Ia Manuia is a dance initiative for Pacific communities started by three friends with a passion for Pacific youth and the continuation of Pacific values.
Executive director Veronica Ng Lam explains: “My very good friend, Thomas Fonua, rang me and said ‘You know how we always said we would create a dance company when we were old? And provide opportunities to young Pacific people who wouldn’t otherwise have these types of access?
“Well yeah, that time has come now.”
Thomas Fonua was a winner in the Prime Minister’s Pacific Youth Awards last December, which landed him a cool $10,000 prize from the Creative New Zealand fund.
He has transformed this into providing a space where it is possible for young Pacific leaders to pay it forward.
Ng Lam says “paying it forward” is the vision behind Ia Manuia.
“Pacific communities don’t have a lot of role models that leave behind legacies for young Pacific people to pick up the reigns and carry on with,” she says.
“Most people know statistics about Pacific people are not necessarily positive. So our dream has been to leave something positive for the next generation to pick up and move forward again.”
Phoebe Carr, who identifies as Tuhoe and Ngati Awa, heard about Ia Manuia through social media, and loves the class for its celebration of Pacific values.
“I really love the concept of it being a special space for Pasifika people.
“I think that is real cool for any space to build on our common ground as Pacific Islanders and Māori.”
Jahra Wasasala couldn’t say yes fast enough to the opportunity to bring back what she has learnt over her extensive career to her people.
“It’s a traditional thing, where when you leave the village to go off and learn and grow, you bring back what you have learnt to your people and share it.
“It’s a remarkable thing.”|
Wasasala wanted to open doors to contemporary dance and make it more accessible to the community.
“We want to make it part of the people,” she says.
In an Ia Manuia class, Wasasala will use text, language, pictures, and combine them with movement to create contemporary dance.
This is to make the process of contemporary dance visible, and seem transparent to those who attend.
“People who turn up to their first dance class are really scared,” she say.

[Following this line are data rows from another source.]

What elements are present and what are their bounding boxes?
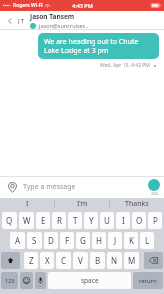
staticText: We are heading out to Chute Lake Lodge a… <box>44 37 153 55</box>
staticText: Z <box>29 255 34 266</box>
staticText: I <box>26 199 29 209</box>
button[interactable]: F <box>60 232 74 249</box>
button[interactable]: O <box>132 212 146 229</box>
button[interactable]: C <box>56 252 71 269</box>
button[interactable]: J <box>108 232 122 249</box>
button[interactable]: I <box>0 198 54 210</box>
button[interactable]: K <box>124 232 138 249</box>
staticText: J T <box>18 17 25 24</box>
staticText: E <box>41 215 46 226</box>
button[interactable]: W <box>19 212 34 229</box>
button[interactable]: Backspace <box>144 252 163 269</box>
button[interactable]: Back <box>4 15 16 27</box>
button[interactable]: D <box>44 232 58 249</box>
staticText: C <box>61 255 67 266</box>
staticText: H <box>96 235 102 246</box>
button[interactable]: X <box>40 252 54 269</box>
button[interactable]: P <box>148 212 162 229</box>
staticText: S <box>32 235 37 246</box>
button[interactable]: T <box>68 212 82 229</box>
button[interactable]: A <box>10 232 25 249</box>
staticText: space <box>81 276 99 285</box>
button[interactable]: Y <box>84 212 98 229</box>
staticText: Rogers Wi-Fi <box>13 2 43 9</box>
button[interactable]: Thanks <box>110 198 164 210</box>
staticText: R <box>57 215 62 226</box>
button[interactable]: I <box>116 212 130 229</box>
staticText: B <box>95 255 101 266</box>
button[interactable]: H <box>92 232 106 249</box>
button[interactable]: E <box>36 212 50 229</box>
button[interactable]: space <box>48 272 131 289</box>
button[interactable]: R <box>52 212 66 229</box>
staticText: K <box>129 235 134 246</box>
staticText: Wed, Apr 15, 4:42 PM <box>100 62 150 69</box>
staticText: D <box>48 235 54 246</box>
staticText: J <box>114 235 117 246</box>
button[interactable]: Share location <box>5 180 19 194</box>
button[interactable]: return <box>133 272 163 289</box>
staticText: U <box>104 215 110 226</box>
button[interactable]: Q <box>2 212 17 229</box>
staticText: I <box>122 215 125 226</box>
staticText: Thanks <box>125 199 149 209</box>
button[interactable]: M <box>124 252 139 269</box>
staticText: V <box>78 255 83 266</box>
button[interactable]: I'm <box>55 198 109 210</box>
button[interactable]: V <box>73 252 88 269</box>
staticText: T <box>73 215 78 226</box>
staticText: 226 <box>151 191 158 196</box>
staticText: P <box>153 215 158 226</box>
staticText: 123 <box>5 277 15 284</box>
button[interactable]: S <box>27 232 42 249</box>
button[interactable]: Shift <box>1 252 20 269</box>
staticText: return <box>139 277 157 285</box>
button[interactable]: L <box>140 232 154 249</box>
button[interactable]: Send <box>148 179 160 191</box>
button[interactable]: Z <box>24 252 38 269</box>
staticText: W <box>23 215 31 226</box>
staticText: Q <box>6 215 13 226</box>
button[interactable]: Type a message <box>23 182 148 192</box>
staticText: Y <box>89 215 94 226</box>
staticText: X <box>45 255 50 266</box>
button[interactable]: G <box>76 232 90 249</box>
staticText: Jason Tansem <box>30 12 75 21</box>
staticText: F <box>65 235 70 246</box>
button[interactable]: U <box>100 212 114 229</box>
button[interactable]: We are heading out to Chute Lake Lodge a… <box>38 33 159 59</box>
staticText: jason@suncruiser... <box>39 22 89 29</box>
button[interactable]: Dictation <box>35 272 46 289</box>
staticText: L <box>145 235 150 246</box>
staticText: O <box>136 215 143 226</box>
staticText: G <box>80 235 86 246</box>
staticText: 4:43 PM <box>72 2 93 9</box>
staticText: M <box>128 255 136 266</box>
staticText: A <box>15 235 21 246</box>
staticText: N <box>111 255 118 266</box>
button[interactable]: Emoji <box>20 272 33 289</box>
button[interactable]: B <box>90 252 105 269</box>
button[interactable]: 123 <box>1 272 18 289</box>
staticText: I'm <box>77 199 88 209</box>
button[interactable]: N <box>107 252 122 269</box>
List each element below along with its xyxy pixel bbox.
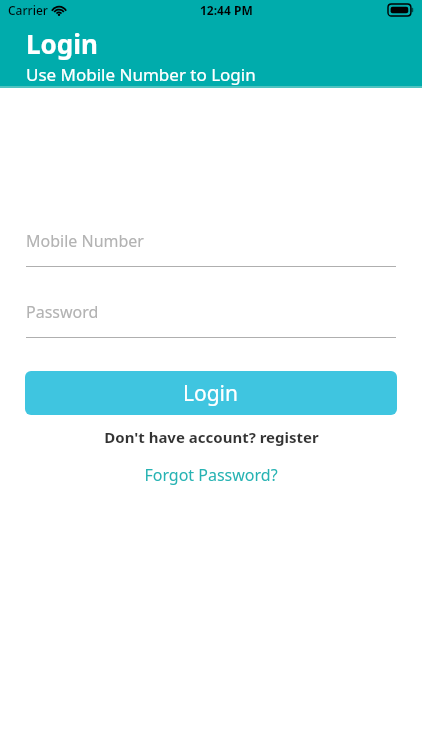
staticText: 12:44 PM xyxy=(200,2,253,18)
button[interactable]: Don't have account? register xyxy=(0,424,422,450)
staticText: Login xyxy=(183,379,239,408)
other: Battery xyxy=(388,4,414,16)
staticText: Carrier xyxy=(8,2,48,18)
button[interactable]: Login xyxy=(25,371,397,415)
staticText: Don't have account? register xyxy=(104,427,319,447)
button[interactable]: Mobile Number xyxy=(26,228,396,267)
staticText: Forgot Password? xyxy=(144,464,278,486)
staticText: Use Mobile Number to Login xyxy=(26,63,256,86)
other: Wi-Fi xyxy=(52,5,66,16)
staticText: Password xyxy=(26,301,99,323)
staticText: Mobile Number xyxy=(26,230,144,252)
button[interactable]: Password xyxy=(26,299,396,338)
staticText: Login xyxy=(26,26,98,61)
button[interactable]: Forgot Password? xyxy=(0,461,422,489)
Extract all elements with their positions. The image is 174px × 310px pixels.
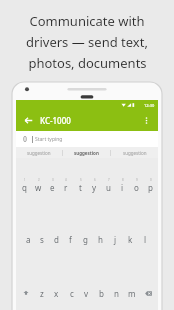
staticText: y: [92, 182, 97, 193]
button[interactable]: suggestion: [63, 147, 110, 158]
staticText: b: [99, 288, 104, 299]
staticText: Start typing: [35, 136, 63, 143]
button[interactable]: d: [49, 212, 63, 266]
staticText: suggestion: [27, 150, 51, 156]
button[interactable]: 4: [59, 158, 73, 212]
staticText: 8: [122, 178, 124, 182]
button[interactable]: l: [138, 212, 153, 266]
button[interactable]: j: [108, 212, 123, 266]
staticText: c: [70, 288, 74, 299]
staticText: 4: [65, 178, 67, 182]
staticText: 12:30: [144, 103, 155, 108]
button[interactable]: 6: [87, 158, 101, 212]
button[interactable]: m: [124, 266, 139, 310]
staticText: 7: [108, 178, 110, 182]
button[interactable]: suggestion: [111, 147, 158, 158]
staticText: 0: [150, 178, 152, 182]
staticText: r: [64, 182, 68, 193]
staticText: Communicate with: [29, 12, 145, 30]
button[interactable]: s: [35, 212, 49, 266]
staticText: h: [98, 234, 103, 245]
staticText: l: [144, 234, 147, 245]
staticText: 5: [80, 178, 82, 182]
staticText: p: [148, 182, 153, 193]
staticText: suggestion: [74, 150, 99, 156]
staticText: w: [35, 182, 42, 193]
button[interactable]: h: [93, 212, 108, 266]
staticText: d: [54, 234, 59, 245]
staticText: q: [22, 182, 27, 193]
button[interactable]: 8: [115, 158, 129, 212]
staticText: f: [69, 234, 72, 245]
button[interactable]: 7: [101, 158, 115, 212]
staticText: x: [54, 288, 59, 299]
button[interactable]: 2: [31, 158, 45, 212]
staticText: k: [128, 234, 133, 245]
button[interactable]: Shift: [17, 266, 34, 310]
button[interactable]: 5: [73, 158, 87, 212]
staticText: n: [114, 288, 119, 299]
button[interactable]: c: [64, 266, 79, 310]
button[interactable]: v: [79, 266, 94, 310]
staticText: KC-1000: [40, 115, 71, 126]
staticText: o: [134, 182, 139, 193]
staticText: a: [26, 234, 31, 245]
staticText: z: [40, 288, 44, 299]
staticText: 9: [136, 178, 138, 182]
button[interactable]: 3: [45, 158, 59, 212]
button[interactable]: 9: [129, 158, 143, 212]
button[interactable]: Attach file: [20, 134, 30, 144]
button[interactable]: x: [49, 266, 64, 310]
staticText: 2: [38, 178, 40, 182]
button[interactable]: f: [63, 212, 78, 266]
staticText: m: [128, 288, 136, 299]
staticText: g: [83, 234, 88, 245]
button[interactable]: g: [78, 212, 93, 266]
button[interactable]: b: [94, 266, 109, 310]
button[interactable]: 0: [143, 158, 157, 212]
staticText: suggestion: [123, 150, 147, 156]
staticText: v: [84, 288, 89, 299]
staticText: photos, documents: [28, 54, 147, 72]
button[interactable]: a: [21, 212, 35, 266]
button[interactable]: n: [109, 266, 124, 310]
staticText: i: [121, 182, 124, 193]
button[interactable]: suggestion: [16, 147, 62, 158]
staticText: 3: [52, 178, 54, 182]
staticText: u: [106, 182, 111, 193]
staticText: 6: [94, 178, 96, 182]
button[interactable]: z: [34, 266, 49, 310]
button[interactable]: More options: [139, 113, 153, 127]
button[interactable]: Backspace: [139, 266, 157, 310]
staticText: j: [114, 234, 117, 245]
staticText: t: [79, 182, 82, 193]
staticText: s: [40, 234, 44, 245]
button[interactable]: Back: [21, 113, 35, 127]
button[interactable]: k: [123, 212, 138, 266]
staticText: 1: [24, 178, 26, 182]
staticText: drivers — send text,: [26, 33, 148, 51]
button[interactable]: 1: [17, 158, 31, 212]
staticText: e: [50, 182, 55, 193]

“This way, they can see it is normal, organic and intuitive to create contemporary dance.”
Ia Manuia is not appropriation as the class does not use direct traditional movements that would appear in cultural Pacific dance.
“I am figuring out how to ingrain Pacific ideology to feed into our work naturally. I try to include Pacific values holistically to the class, making them aware of our faith.”
Ng Lam says that Pacific people attending the class are the lowest in the numbers they have. But, she says, this is a reflection of the dance industry.
“While it is about Pacific, we are still encompassing those who aren’t,” says Ng Lam.
“What is important to us, more than anything, is that our Pacific values are displayed and honoured.”
This is something that has struck long-time member, Linda T, a New Zealand-born Samoan who tutors at Future Skills in Manukau.
“It’s open to anyone, and anyone has been coming!” she laughs, “Although they say that it’s for Pacific, it’s all encompassing.”
Although with no dance background, Linda feels Ia Manuia is a safe place. No-one is there to judge or watch you.
“I am not a dancer. I just thought – there are no watchers here. There is no-one who cruises in and starts from the sidelines.”
Ng Lam says Ia Manuia is a space that exists for young people, especially young Pacific people, to feel like they can participate in an underrepresented area.
“This is what makes me really proud of Ia Manuia.”
Creative New Zealand’s Dance Review Report 2014 says that it recognises that heritage and contemporary Pacific dance are not separate and unconnected, but instead operate on a continuum of practice.
“Our recent Pacific arts review has retained as a priority that Creative New Zealand should continue to support projects and activities that assist New Zealand’s Pacific Island’s peoples to create, present, and participate in.”
Susan Epskamp is a student journalist on the Asia-Pacific Journalism Studies paper at AUT University with a passion for people.